## Part 1:  Preparing the CelebA Dataset for a Known vs. Unknown Face Recognition Task

In this part of the project, we will prepare the CelebA face dataset for a classification task in which the model must decide if the face belongs to a known or unknown individual. Given that the dataset contains over 200 thousand faces with each face showing up anywhere from only a few times to 30+, we will be selecting identities of "known" individuals based on a list that only contains the IDs of individuals with 30 or more appearances.

1. We read from the `identity_CelebA.txt` file to map each image filename to an identity ID. This gives us the necessary labels for determining which images correspond to which person.

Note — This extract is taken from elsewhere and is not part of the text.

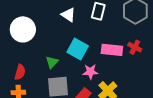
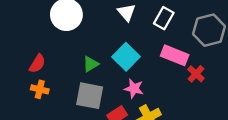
pink rectangle: (112, 50) -> (175, 55), moved
red semicircle: (20, 72) -> (37, 64), moved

2. We create a subset of identities where each chosen ID appears at least 30 times within the dataset. The rest of the identities are excluded from the known-class pool.



In [19]:
import pandas as pd
import random

random.seed(2)

df = pd.read_csv("data/identity_CelebA.txt", sep = " ", header = None, names=["filename", "id"])
counts = df["id"].value_counts()
possible_celebs = counts[counts >= 30].index.tolist()

#Uncomment the print statement below to see a list of celebrity IDs that appear 30 or more times within the dataset.
#print("Possible celebrity IDs: ", possible_celebs) 

known_celebs = random.sample(possible_celebs, 10)
print(known_celebs)

[4421, 1231, 6727, 8916, 5027, 1149, 7725, 5982, 4946, 395]


Now lets partition the data

In [26]:
def prep_celeba_splits(df, known_celebs, min_images = 30, train_ratio = 0.7, val_ratio = 0.15, seed = 2):
    df_known = df[df["id"].isin(known_celebs)]
    df_unknown = df[~df["id"].isin(known_celebs)]

    train_rows, val_rows, test_known_rows = [], [], []
    for celeb in known_celebs:
        df_celeb = df_known[df_known["id"] == celeb].sample(frac = 1, random_state = seed)
        n = len(df_celeb)

        n_train = int(n * train_ratio)
        n_val = int(n * val_ratio)

        train_rows.append(df_celeb.iloc[:n_train])
        val_rows.append(df_celeb.iloc[n_train:n_train + n_val])
        test_known_rows.append(df_celeb.iloc[n_train+n_val:])

    train_df = pd.concat(train_rows)
    val_df = pd.concat(val_rows)
    test_known_df = pd.concat(test_known_rows)

    test_unknown_df = df_unknown.sample(2000, random_state = seed)

    return train_df, val_df, test_known_df, test_unknown_df

def test_the_data(train_df, val_df, test_known_df, test_unknown_df, known_celebs):
    print("Training Samples: ", len(train_df))
    print("Validation Samples: ", len(val_df))
    print("Testing Known Samples: ", len(test_known_df))
    print("Testing Unknown Samples: ", len(test_unknown_df))
    print("Known Celebrities: ", len(known_celebs))

train_df, val_df, test_known_df, test_unknown_df = prep_celeba_splits(df, known_celebs)
test_the_data(train_df, val_df, test_known_df, test_unknown_df, known_celebs)

Training Samples:  210
Validation Samples:  40
Testing Known Samples:  50
Testing Unknown Samples:  2000
Known Celebrities:  10